No hay por qué. Una, porque el aceite virgen se defiende muy bien solo; otra, porque la mantequilla tiene muchísimas virtudes gastronómicas, además de ser la más sana de las grasas animales... salvo que uno tenga problemas de hipercolesterolemia, en cuyo caso no debe abstenerse sólo de la mantequilla, sino de un montón de cosas más.
Es bastante lamentable que haya tantas personas que no conciben defender algo sin atacar a otra cosa. No hay afirmación menos gastronómicamente correcta que el típico "donde esté tal cosa -siempre un producto del pueblo del que habla- que se quite tal otra". No, en gastronomía no hay que restar: hay que sumar.
A mí me gusta mucho la mantequilla -no soporto, en cambio, las margarinas- y me gustan muchísimo también las llamadas "mantequillas compuestas", especialmente dos: la mantequilla "maitre d"hotel" y la mantequilla de anchoas.
La primera, que va fenomenal con una carne a la plancha, es bien sencilla de hacer. Hay que trabajar la mantequilla con perejil muy picadito, añadiendo a la mezcla durante su elaboración un poquito de jugo de limón. Luego se enrolla el producto resultante, con ayuda de papel film o papel de aluminio, y se guarda en el frigorífico para que se compacte.

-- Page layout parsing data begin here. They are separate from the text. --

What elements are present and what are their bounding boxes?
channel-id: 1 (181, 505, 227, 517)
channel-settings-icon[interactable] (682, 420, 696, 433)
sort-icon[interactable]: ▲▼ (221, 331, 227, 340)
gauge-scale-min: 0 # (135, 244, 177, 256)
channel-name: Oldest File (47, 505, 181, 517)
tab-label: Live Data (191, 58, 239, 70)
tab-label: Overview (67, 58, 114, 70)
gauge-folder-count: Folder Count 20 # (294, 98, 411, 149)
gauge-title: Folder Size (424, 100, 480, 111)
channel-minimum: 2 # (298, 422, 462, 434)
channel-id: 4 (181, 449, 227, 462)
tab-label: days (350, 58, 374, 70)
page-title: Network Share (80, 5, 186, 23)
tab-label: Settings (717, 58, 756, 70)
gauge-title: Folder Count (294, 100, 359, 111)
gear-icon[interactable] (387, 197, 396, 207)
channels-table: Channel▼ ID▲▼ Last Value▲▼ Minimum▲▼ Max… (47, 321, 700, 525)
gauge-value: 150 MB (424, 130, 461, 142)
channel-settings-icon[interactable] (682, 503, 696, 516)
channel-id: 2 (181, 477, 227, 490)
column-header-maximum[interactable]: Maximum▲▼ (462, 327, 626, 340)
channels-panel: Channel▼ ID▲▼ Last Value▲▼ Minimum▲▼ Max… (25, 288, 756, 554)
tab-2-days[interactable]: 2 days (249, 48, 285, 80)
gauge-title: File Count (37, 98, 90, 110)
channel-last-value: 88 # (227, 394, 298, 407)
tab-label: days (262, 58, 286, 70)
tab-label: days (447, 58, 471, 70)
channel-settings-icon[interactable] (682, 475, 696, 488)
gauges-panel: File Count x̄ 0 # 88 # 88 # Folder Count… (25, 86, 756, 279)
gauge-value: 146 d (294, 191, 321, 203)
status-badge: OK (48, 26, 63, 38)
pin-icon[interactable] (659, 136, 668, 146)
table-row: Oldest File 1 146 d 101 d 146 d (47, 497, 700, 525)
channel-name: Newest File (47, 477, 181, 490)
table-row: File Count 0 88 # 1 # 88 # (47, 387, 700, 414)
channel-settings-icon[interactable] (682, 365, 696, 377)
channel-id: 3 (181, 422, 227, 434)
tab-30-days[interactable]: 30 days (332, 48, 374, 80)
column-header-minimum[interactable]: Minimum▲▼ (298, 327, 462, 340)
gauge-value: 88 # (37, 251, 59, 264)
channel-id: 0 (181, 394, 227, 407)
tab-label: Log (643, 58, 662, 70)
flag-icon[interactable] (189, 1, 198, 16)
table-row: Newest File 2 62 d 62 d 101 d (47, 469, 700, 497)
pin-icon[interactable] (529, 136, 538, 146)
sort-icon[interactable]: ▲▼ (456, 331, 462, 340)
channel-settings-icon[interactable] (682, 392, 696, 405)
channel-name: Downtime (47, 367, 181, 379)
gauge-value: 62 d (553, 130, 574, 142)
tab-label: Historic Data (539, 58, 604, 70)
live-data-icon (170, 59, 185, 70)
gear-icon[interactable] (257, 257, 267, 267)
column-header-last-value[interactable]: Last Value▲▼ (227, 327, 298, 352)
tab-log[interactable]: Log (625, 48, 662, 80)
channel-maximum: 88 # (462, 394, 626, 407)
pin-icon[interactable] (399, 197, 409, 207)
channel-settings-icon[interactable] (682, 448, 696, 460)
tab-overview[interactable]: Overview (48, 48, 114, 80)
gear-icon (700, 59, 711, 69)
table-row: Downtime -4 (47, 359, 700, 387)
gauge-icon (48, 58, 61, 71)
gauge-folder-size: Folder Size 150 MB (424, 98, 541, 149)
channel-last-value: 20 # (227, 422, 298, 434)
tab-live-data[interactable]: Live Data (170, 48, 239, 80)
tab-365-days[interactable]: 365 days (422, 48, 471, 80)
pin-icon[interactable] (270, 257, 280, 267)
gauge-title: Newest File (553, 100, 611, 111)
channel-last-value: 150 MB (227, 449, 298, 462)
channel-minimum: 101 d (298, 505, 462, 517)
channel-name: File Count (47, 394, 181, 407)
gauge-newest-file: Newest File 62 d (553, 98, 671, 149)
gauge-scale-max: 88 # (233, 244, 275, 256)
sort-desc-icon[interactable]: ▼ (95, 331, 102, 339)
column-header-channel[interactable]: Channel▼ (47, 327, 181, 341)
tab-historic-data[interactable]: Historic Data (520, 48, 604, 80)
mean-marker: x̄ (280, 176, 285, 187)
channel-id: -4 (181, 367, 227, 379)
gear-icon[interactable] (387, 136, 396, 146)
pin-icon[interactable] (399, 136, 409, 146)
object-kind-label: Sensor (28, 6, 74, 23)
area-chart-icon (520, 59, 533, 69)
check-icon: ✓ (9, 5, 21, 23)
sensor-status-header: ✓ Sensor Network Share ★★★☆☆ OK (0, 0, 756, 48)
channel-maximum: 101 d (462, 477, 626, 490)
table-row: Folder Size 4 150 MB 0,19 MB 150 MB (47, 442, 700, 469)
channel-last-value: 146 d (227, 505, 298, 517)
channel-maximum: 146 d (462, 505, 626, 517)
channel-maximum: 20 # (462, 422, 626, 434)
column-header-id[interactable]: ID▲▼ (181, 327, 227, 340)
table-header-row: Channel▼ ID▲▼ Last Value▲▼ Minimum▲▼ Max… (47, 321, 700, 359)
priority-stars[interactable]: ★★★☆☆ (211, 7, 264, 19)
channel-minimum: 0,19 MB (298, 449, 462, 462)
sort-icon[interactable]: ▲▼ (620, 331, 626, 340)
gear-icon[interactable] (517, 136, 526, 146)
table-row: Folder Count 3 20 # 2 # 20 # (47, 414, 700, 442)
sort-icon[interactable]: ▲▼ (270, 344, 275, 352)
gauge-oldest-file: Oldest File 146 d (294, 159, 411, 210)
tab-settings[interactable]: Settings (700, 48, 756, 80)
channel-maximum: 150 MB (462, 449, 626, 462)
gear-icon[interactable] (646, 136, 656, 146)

En el momento de usarla, no antes, se saca del frío y se corta en rodajas como de medio centímetro de grosor, que se colocan encima del bistec; el calor de la carne hará que se vaya fundiendo la mantequilla, convirtiéndose en una salsa muy agradable. Yo suelo ponérsela a los "wienershcnitzel" o escalopes a la vienesa; no es muy ortodoxo, pero... está muy bien.
La mantequilla de anchoas se prepara de forma parecida: se pican bien unos filetes de anchoa en aceite, de conserva (recuerden que se trata de una semiconserva, que hay que guardar en frigorífico), y se unen a la mantequilla, trabajando bien la mezcla para que quede uniforme. Esta mantequilla de anchoas tiene muchas utilidades; les propongo una, magnífica, original de Paco Rubio, que fue durante muchos años jefe de cocina del prestigioso hotel "Palace" de Madrid.
Hechos con una latita de anchoas en aceite de oliva y con medio kilo de buen salmón ahumado, unten un molde semiesférico con el aceite de las anchoas. Trituren seis filetes de anchoa con la mantequilla (unos 200 gramos) hasta lograr una pasta homogénea.
Hechas estas operaciones preliminares, forren la pared del molde con una capa de salmón ahumado; extiendan sobre ella la mantequilla de anchoas, cúbranla con otra capa de salmón y sigan alternando capas hasta llenar la terrina. Pónganle un peso encima y resérvenla en el frigorífico.
Para servir, desmolden el milhojas y córtenlo en rodajas, de modo que queden bien visibles las capas alternas. Acompáñenlo con unas hojas de achicoria morada y unas ramitas de berros, sin tallos, aliñado todo muy ligeramente con aceite de oliva, unas gotas de limón y una pizca de sal. El plato se merece un buen champaña.
La verdad: éstas son mantequillas que valen la pena, y no la omnipresente "mantequilla" de cacahuete de los estadounidenses.